> -----Original Message-----
> From: [email protected] <[email protected]>
> Sent: 26 November 2025 18:42
> To: [email protected]; Jakub Jelinek <[email protected]>; Tobias
> Burnus <[email protected]>
> Cc: Julian Brown <[email protected]>; Thomas Schwinge
> <[email protected]>; Andrew Stubbs <[email protected]>; Tom de
> Vries <[email protected]>; Sebastian Huber <sebastian.huber@embedded-
> brains.de>; Matthew Malcomson <[email protected]>
> Subject: [PATCH 5/5] libgomp: Move thread task re-initialisation into
> threads
> 
> External email: Use caution opening links or attachments
> 
> 
> From: Matthew Malcomson <[email protected]>
> 
> This patch is a separate beneficial step of the work I'm doing towards
> PR119588.  In that bug I describe how some internal workloads are
> hitting some performance problems w.r.t. the creation of many parallel
> regions one after each other.
> 
> I'm attempting to reduce overhead of parallel region creation when
> using a large number of threads.  The two patches earlier in this
> patchset rework the barrier implementation to something that performs
> much better in this particular case:
> 
> This is a patch built on top of those, but with appropriate rebase
> could be independent.  It addresses a different area where I've seen a
> performance impact.  It's the area that I mentioned in the below mail
> to the GCC mailing list.
> https://gcc.gnu.org/pipermail/gcc/2025-September/246618.html
> 
> The fundamental point is that the cost of teardown & setup of a
> parallel region for LLVM is very close to the cost of a single
> barrier.  For us there is a significant chunk of extra work in the
> actual teardown and setup.
> 
> When re-using a team with no changes in the affinity ICV etc it would
> seem that the ideal case is similar to LLVM -- (parallel region
> creation being about 16% slower than a barrier for LLVM, as opposed to
> the 4.3x slower for 144 threads that I'm seeing at the moment for
> GNU).
> This patch gets nowhere near that ideal.  In this patch I observe that
> the majority of the performance overhead in this case comes from re-
> initialising the existing threads.  While all existing threads are
> waiting on the primary thread, that primary thread is iterating over
> each secondary threads data structures and setting it as needed for
> the next parallel region.
> 
> There are a number of stores that could be relatively easily performed
> in each secondary thread after it is released by the primary thread --
> removing this work from the serialised region.  This patch proposes
> that much simpler setup.  This re-initialisation scales with number of
> threads -- which is why it has such an impact on the problematic case
> I have been looking at.
> 
> Only subtlety here is that in order to ensure memory safety we need to
> avoid performing this initialisation when `thr->fn == NULL`.  If a
> secondary non-nested thread gets "left to exit" when a new team is
> started the primary thread could race ahead, cache the new team, and
> free the team that this secondary thread was using all before the
> secondary thread goes through the new initialisation code.  That could
> lead to a use-after-free.  Hence we have to early-exit when this
> thread is not going to perform any more work.

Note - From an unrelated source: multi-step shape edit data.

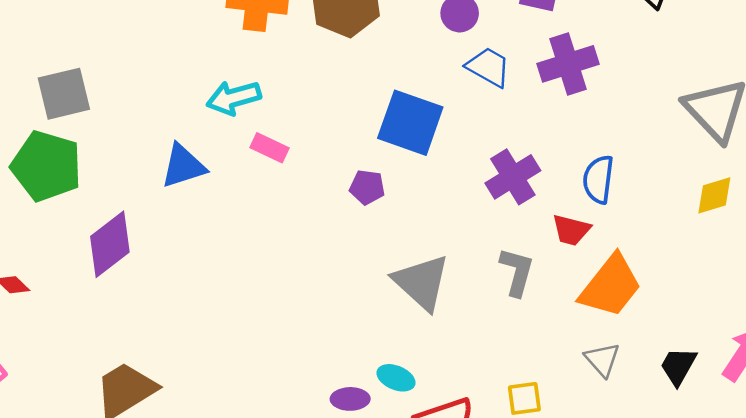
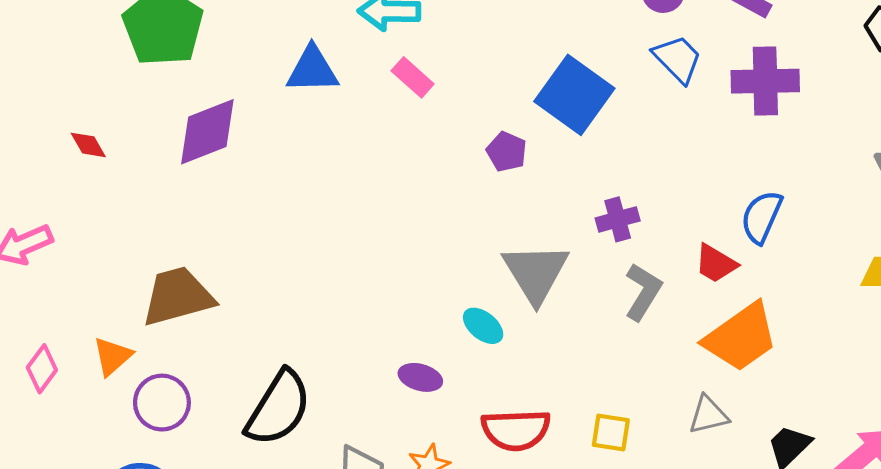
purple cross: (513, 177) -> (618, 219), moved, size x0.7
gray triangle: (602, 360) -> (708, 415), turned 42
cyan ellipse: (396, 378) -> (483, 326), moved

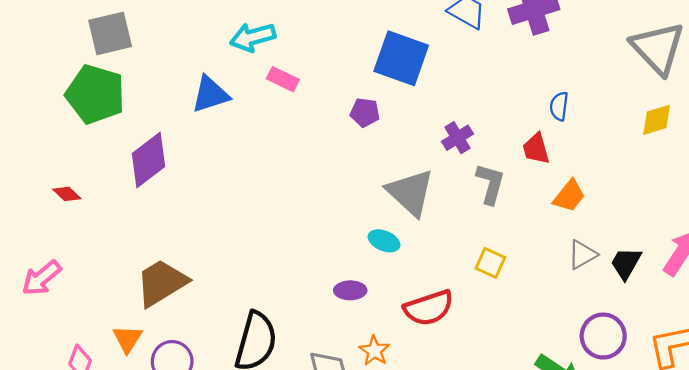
blue semicircle: (762, 217) -> (559, 106), size x0.7
red trapezoid: (716, 263) -> (536, 149), turned 60
orange trapezoid: (741, 337) -> (569, 196), size x0.6
gray triangle: (708, 415) -> (582, 255), moved
yellow square: (611, 432) -> (490, 263), moved, turned 32

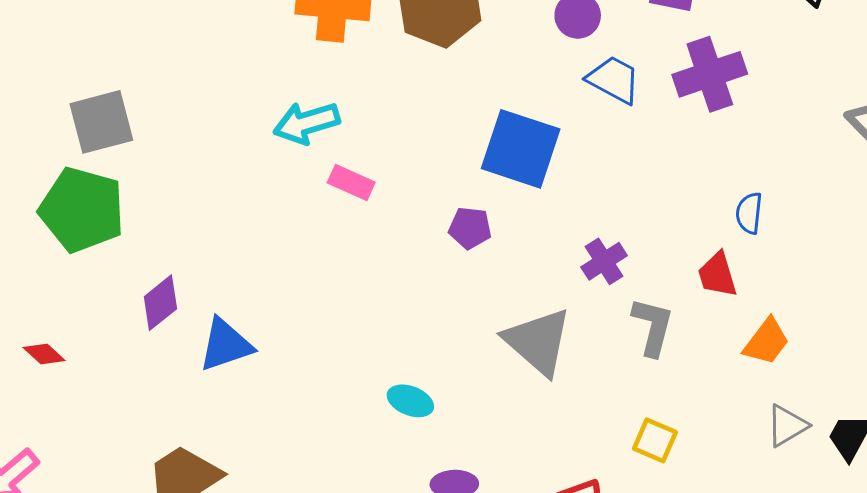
blue triangle: (210, 94) -> (226, 345), moved
purple diamond: (149, 160) -> (160, 303), size x0.7
cyan ellipse: (384, 241) -> (410, 401), moved

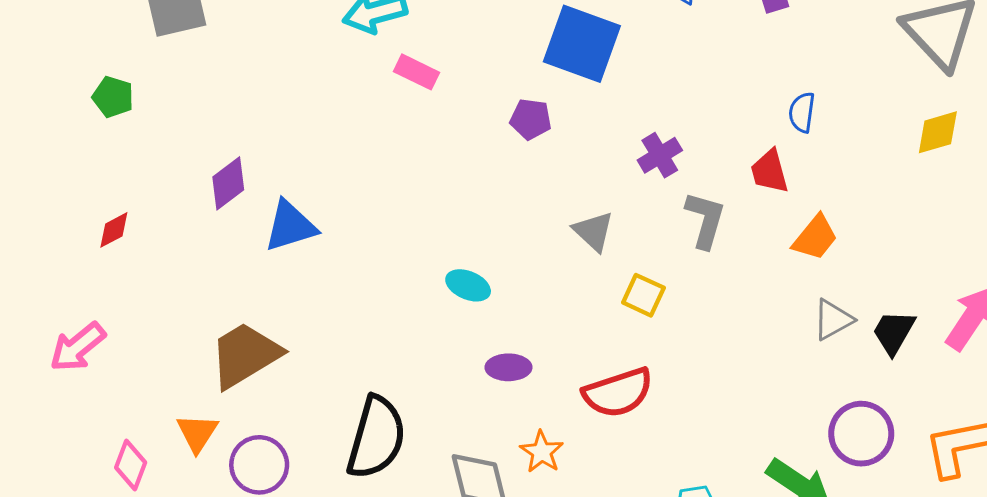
green pentagon: (82, 210) -> (113, 97), moved, size x0.5
gray triangle: (538, 341) -> (593, 231), size x0.6
red diamond: (44, 354) -> (114, 230), turned -72
yellow square: (655, 440) -> (643, 295), moved

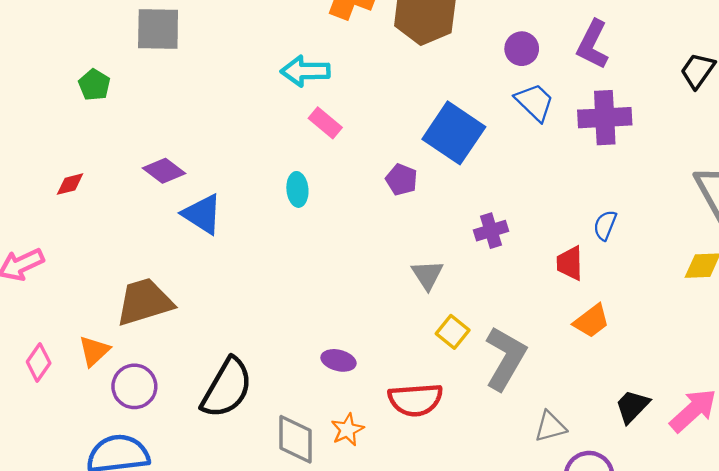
purple diamond: (228, 183) -> (164, 171), turned 60
gray L-shape: (705, 220) -> (505, 358), moved, size x1.4
blue triangle: (290, 226) -> (202, 214), turned 36
cyan ellipse: (468, 285) -> (297, 189), moved, turned 48
gray triangle: (833, 320) -> (550, 427), moved

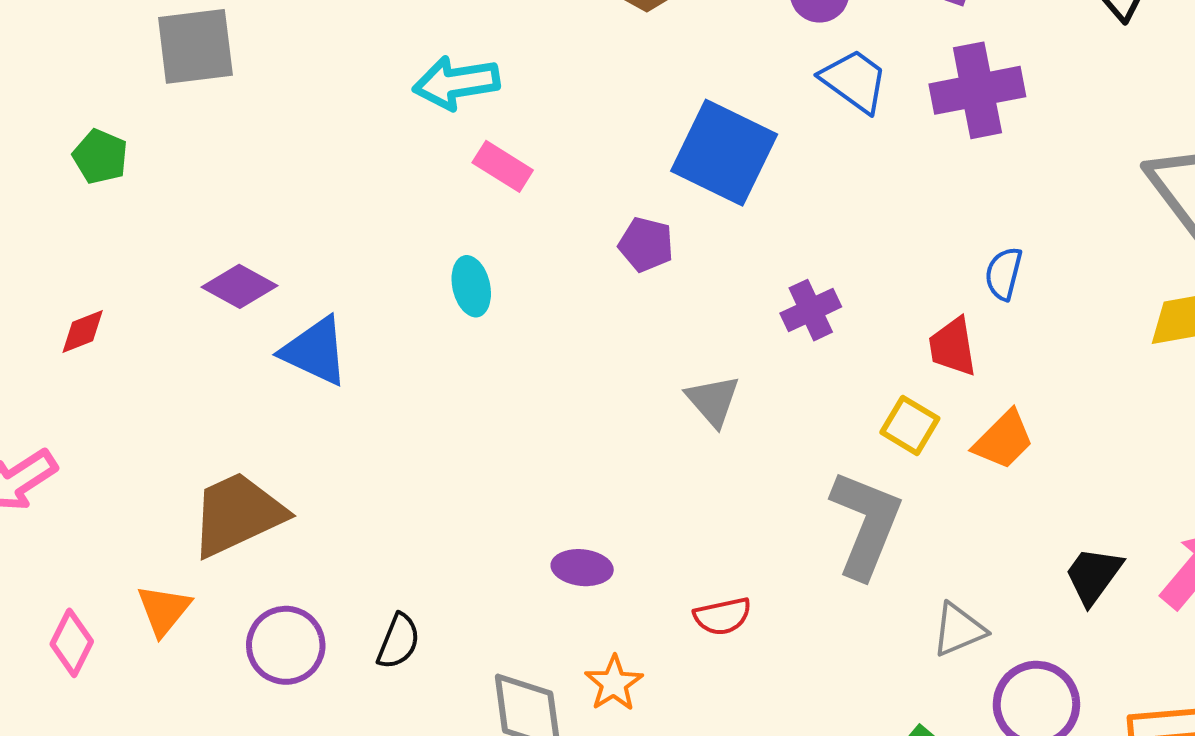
yellow square: (453, 332) -> (910, 425), moved
purple circle: (134, 386) -> (286, 645), moved
black semicircle: (227, 388) -> (398, 641), size x0.5
red semicircle: (415, 400) -> (722, 616), size x0.6

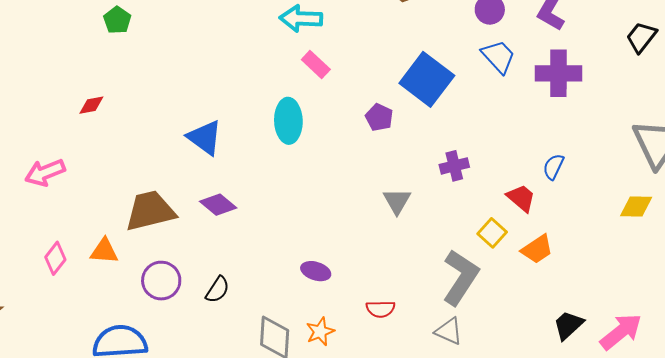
purple diamond: (240, 286) -> (218, 205), moved
cyan ellipse: (471, 286) -> (288, 121), size x1.5
red trapezoid: (953, 347) -> (521, 198), turned 128
orange triangle: (164, 610) -> (104, 251), turned 44
gray triangle: (959, 630) -> (449, 331), moved, turned 36

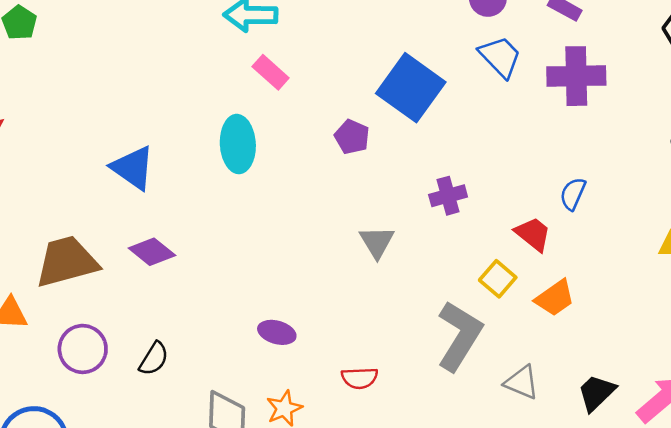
gray triangle: (449, 331) -> (522, 382), moved

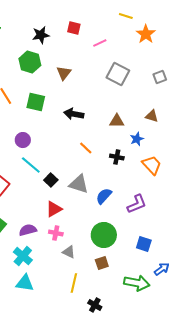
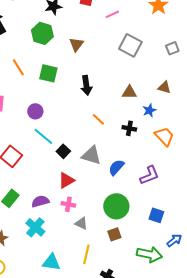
black arrow: (74, 114) -> (86, 85), turned -108
cyan triangle: (25, 283) -> (51, 262), moved

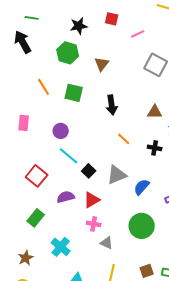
gray triangle: (91, 155) -> (117, 175), turned -40
purple semicircle: (40, 201) -> (66, 197), moved
brown square: (114, 234) -> (147, 271), moved

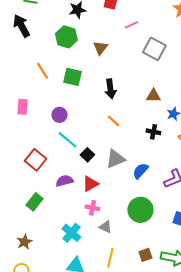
pink line: (138, 34) -> (131, 25), moved
orange line: (124, 139) -> (113, 121), moved
cyan cross: (61, 247) -> (71, 233), moved

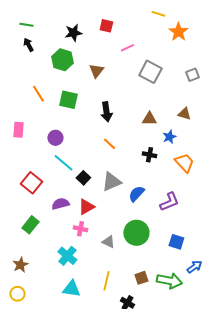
black arrow: (21, 26) -> (28, 45), moved, size x0.6
pink cross: (92, 208) -> (80, 229), moved
gray triangle: (105, 227) -> (108, 242), moved

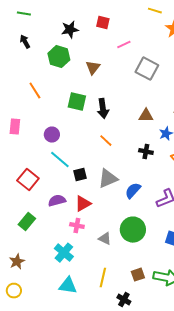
green line: (26, 25) -> (24, 14), moved
green square: (68, 100) -> (77, 102), moved
black square: (83, 178) -> (80, 175), turned 32

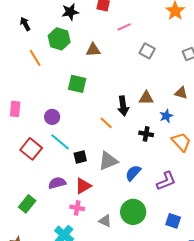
brown triangle: (93, 68) -> (93, 50), turned 49
gray square: (147, 69) -> (147, 51), size x0.7
orange line: (35, 91) -> (35, 58), moved
black arrow: (103, 109) -> (123, 106), moved
red square: (28, 180) -> (31, 149), moved

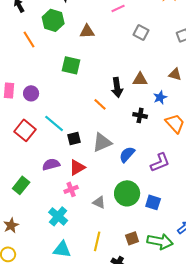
purple circle: (52, 117) -> (31, 93), moved
pink cross: (77, 208) -> (71, 189), turned -32
blue square: (173, 221) -> (153, 202), moved

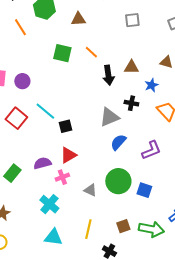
gray square: (141, 32) -> (132, 20), turned -35
orange line: (100, 104) -> (91, 52), moved
gray triangle: (102, 142) -> (109, 117), moved
purple semicircle: (51, 164) -> (42, 163), moved

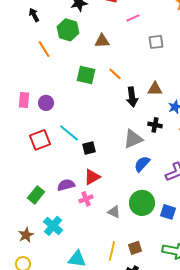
red square: (16, 118) -> (40, 140), turned 30
cyan cross: (49, 204) -> (53, 226), moved
brown square: (123, 226) -> (135, 248), moved

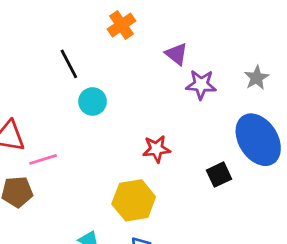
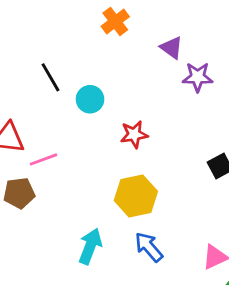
black line: (69, 64) -> (51, 77), moved
red star: (156, 149) -> (134, 134), moved

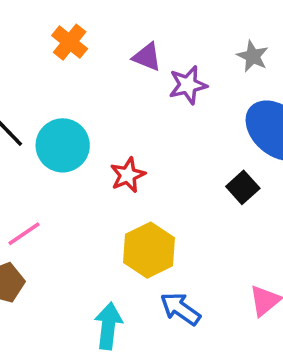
cyan circle: (90, 99) -> (63, 145), size x1.5

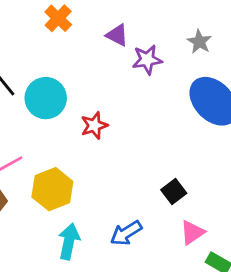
black square: (243, 187) -> (174, 192), moved
yellow hexagon: (149, 250) -> (52, 189), moved
blue arrow: (180, 309) -> (126, 233), turned -72

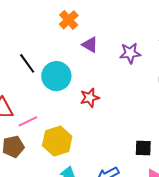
purple triangle: (117, 35) -> (90, 45), moved
black square: (174, 192) -> (143, 148), turned 36

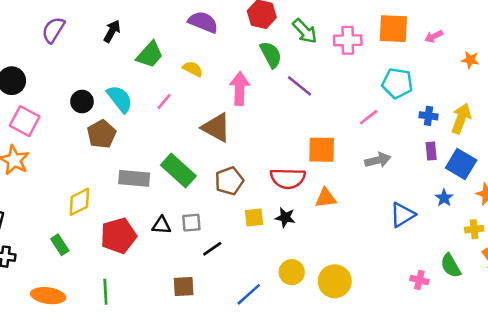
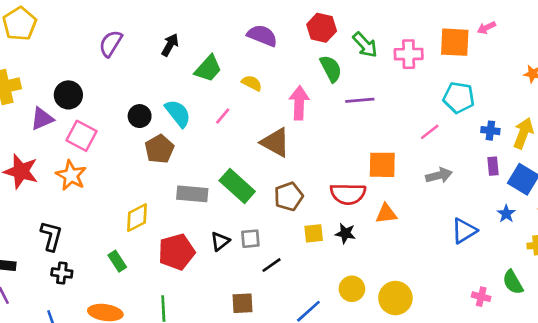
pink arrow: (434, 36) -> (486, 28), moved
purple line: (300, 86) -> (360, 100), turned -44
black triangle: (161, 225) -> (220, 241), turned -42

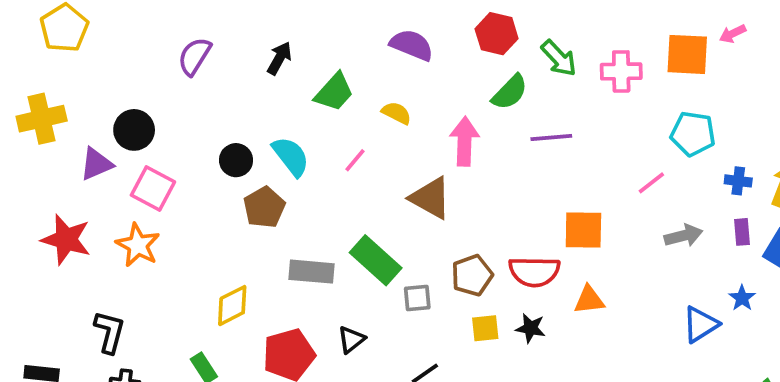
green semicircle: (331, 69) -> (510, 92), turned 72
gray arrow: (439, 175) -> (683, 236), moved
brown pentagon: (289, 196) -> (472, 275), moved
blue star: (506, 214) -> (742, 298), moved
gray square: (250, 239) -> (417, 298), moved

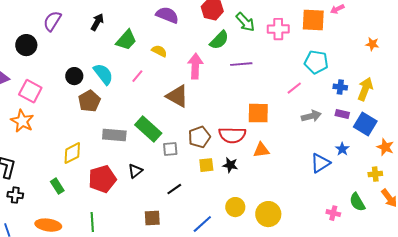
black circle: (134, 130) -> (26, 45), moved
purple rectangle: (742, 232) -> (342, 114), turned -72

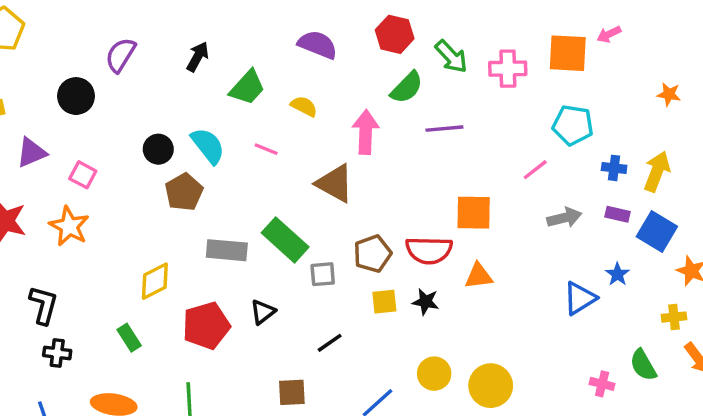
pink line: (137, 76) -> (266, 149), turned 72
pink square: (30, 91) -> (83, 175), size x0.7

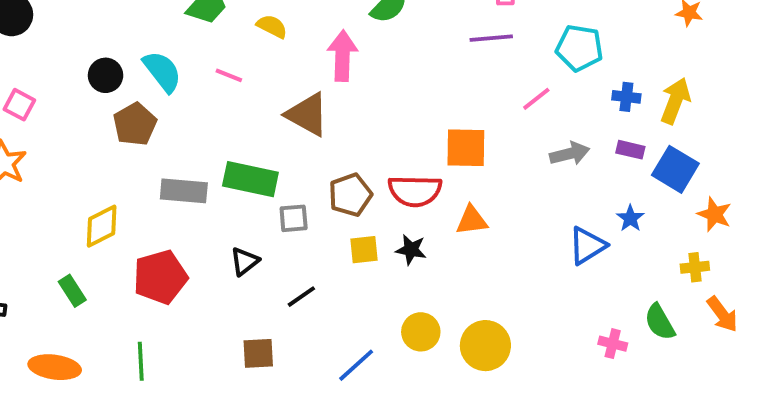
purple line: (444, 129) -> (491, 38), moved
green rectangle: (285, 240) -> (250, 179), turned -30
black triangle: (263, 312) -> (245, 261), moved

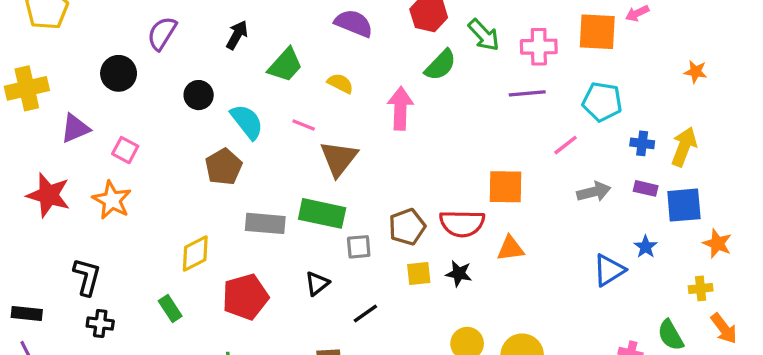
black circle: (106, 75) -> (199, 95), moved
brown triangle: (307, 114) -> (339, 158), moved, turned 39
blue square: (675, 169) -> (684, 205), turned -36

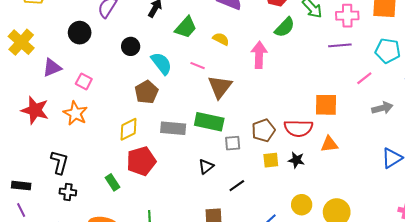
yellow cross: (27, 88) -> (21, 42), turned -35
yellow diamond: (195, 253) -> (128, 129), moved
red pentagon: (245, 297) -> (141, 161), moved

> - N.b. When running TSAN before and after I realised that this change
>   happens to remove a race between `gomp_finish_task` in the secondary
>   thread and `gomp_init_task` in the primary thread (when re-using a
>   team and hence `nthr->task` is in the same place as the threads
> local
>   `task` variable).
> 
> All threads that are not going to be used in the next region do
> unnecessarily re-init their `team` data structure etc, but since `thr-
> >fn` is NULL they exit the do/while loop before that makes little
> difference, and the work is spread across threads so it shouldn't
> block other useful work.
> 
> I imagine there is a good chunk of performance to be gained in adding
> more logic here:
> 1) Something recording whether the affinity setup has changed since
> the
>    last non-nested team and if not removing the calculation of places
>    and assignment to `nthr->ts.place_partition_*` variables.
> 2) I could move more members that are assigned multiple times to
> `team`
>    for each secondary thread to take.
>    - `data` pointer.
>    - `num_teams`.
>    - `team_num`.
>    - Honestly should have looked into this in the patch -- noticed it
>      while writing this cover letter and will look into whether this
> is
>      feasible relatively soon.
> 3) If we can identify that we're re-using a team from the last
> parallel
>    region (and affinity ICV has not changed) it seems that we could
>    avoid re-initialising some of its fields:
>    - ordered_release[i] should already point to `nthr`?
>    - ts.team_id should already be set.
> Overall if we can identify that we're using the same team as was
> cached and we don't need to change anything we should be able to get
> away with drastically less work in the serial part of the call to
> GOMP_parallel.
> 
> I did run the micro-benchmark I'm looking at (mentioned in PR119588)
> on some hacked up versions of the above and they seemed to provide
> measurable gains.  I haven't tried to put them all in this patch due
> to lack of time and the relatively higher complexity of the
> bookkeeping.
> I'm hoping this is a straight-forward step in the right direction.
> 
> -------
> Testing done (note -- much of the testing done on top of my other
> patches rather than by itself):
> - Bootstrap & regtest on x86_64 and aarch64
>   - Testsuite ran with OMP_WAIT_POLICY=PASSIVE as well.
>   - Also done with `--enable-linux-futex=no` for posix/ target.
>   - Also done with `_LIBGOMP_CHECKING_` set for assertions.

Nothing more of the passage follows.